Exhibit 1: Global earnings estimates remain on improving trend
Source: Refinitiv, Edison calculations, weighted data.
Rising infection rates spooked investors during September but national economies have not been shut down as a result. Thankfully, it is now possible to shut down the riskiest activities or implement regional lockdowns to control infections rather than restricting much larger swathes of economic activity.
Investors have not been slow to recognise this and analysts’ earnings forecasts for 2020 are now on a recovery trajectory following the very large downgrades recorded during Q1 and Q2. This improving outlook for the corporate sector has additional and legitimate confirmation, in our view, from global economic surprise indices. These indices indicate the extent to which recent economic data has been ahead or behind of consensus forecasts. Surprise indices have stayed positive into the autumn despite initial fears that the recovery observed post-lockdown would prove to be short-lived.
Exhibit 2: Economic surprise indices still firmly positive
Furthermore, despite the recent increases in coronavirus infections, global government bond investors also appear to be discounting an improvement in economic activity as yields tentatively nudge the highs of the very low trading range established post-pandemic. Finally, on a global basis, cyclical and industrial stocks have over the last 3 months been the strongest performers, rather than the global technology sector.
Exhibit 3: Global cyclicals and industrials now 3-month market leaders
Source: Refinitiv, price returns shown in USD.
At this point in the pandemic we are of the view that the trend is the investor’s friend. Investors must now look forward to 2021 and beyond which may include a period of continuing social restrictions but from around Q221 the prospect of an increasing availability of vaccines. Vaccine approvals are in our view likely following the data submissions currently being filed with regulators, around the start of 2021. From an economic perspective, given pre-existing infection rates, vaccines will offer a substantial boost to herd immunity even if they are not ubiquitously administered.
We continue to believe European equities are now of increasing interest because of the lag in performance compared to the US and the extended period of very loose monetary policy which lies ahead. Brexit negotiations remain a risk but as with the withdrawal agreement some of the feared disruptive outcomes are in reality of lower probability than implied by their coverage in the media.
As investors look ahead, we believe it is also time to consider carefully the mainstreaming of the environmental sector. Low interest rates magnify and bring into sharp relief long-dated risks and opportunities. By 2035, a significant proportion of the world’s auto markets will have banned the sale of internal combustion vehicles, reducing demand for transportation fuels.
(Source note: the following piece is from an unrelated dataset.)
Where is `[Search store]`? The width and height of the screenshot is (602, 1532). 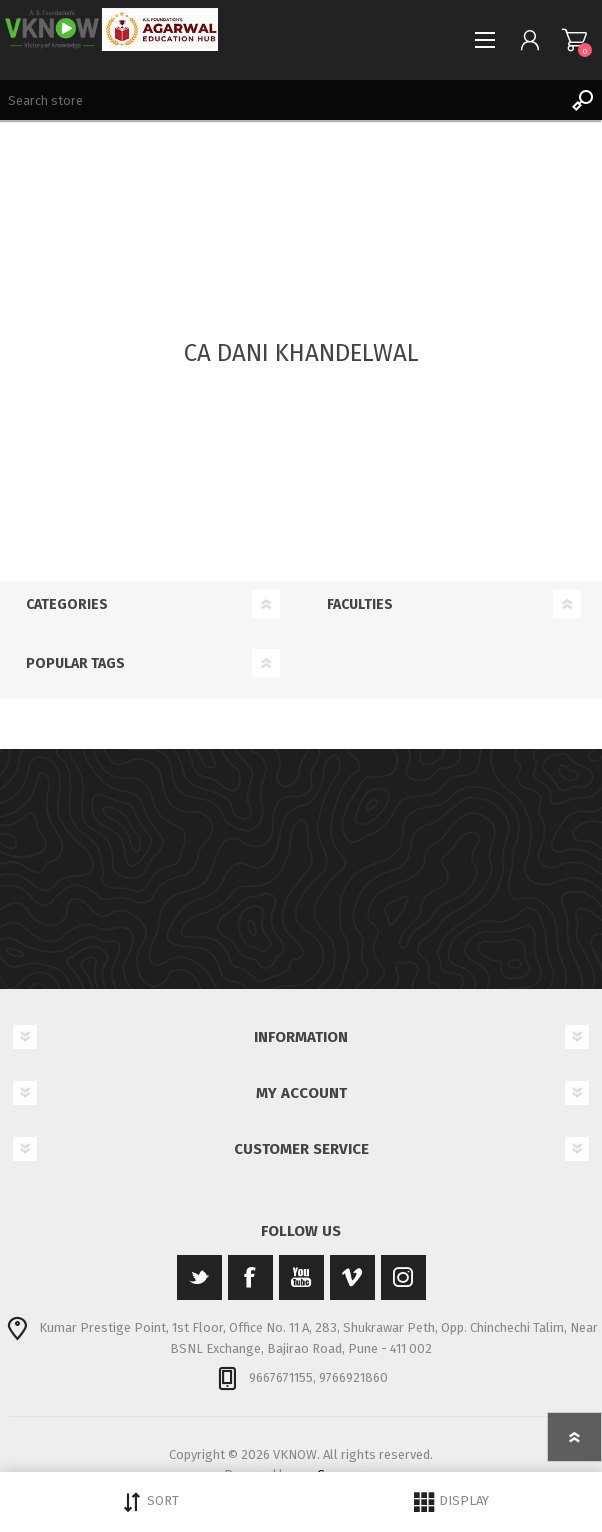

In terms of risks, we note the fossil fuel energy sector is struggling to perform even as other cyclical sectors rebound with hopes of recovery, Exhibit 3.
With a significant proportion of government coronavirus stimulus packages centred around the greening of national economies, it is in our view time for mainstream investors to actively engage with environmental trends rather than regard them as merely a portfolio risk to be avoided. The environmental sector is forecast to grow rapidly over the next 15 years as the global economy de-carbonises and moves towards increased sustainability on a variety of climate change, environmental pollution and biodiversity metrics.
Recently, the ECB has suggested adjusting asset purchasing policy to steer economic activity towards green objectives, which only a few years earlier would have been a very controversial step regarded as outside its remit. We believe investors now starved of yield from government bonds may consider rotating towards lower-risk green investments to generate a replacement income, even if few securities can match the defensive character of government bonds in a crisis.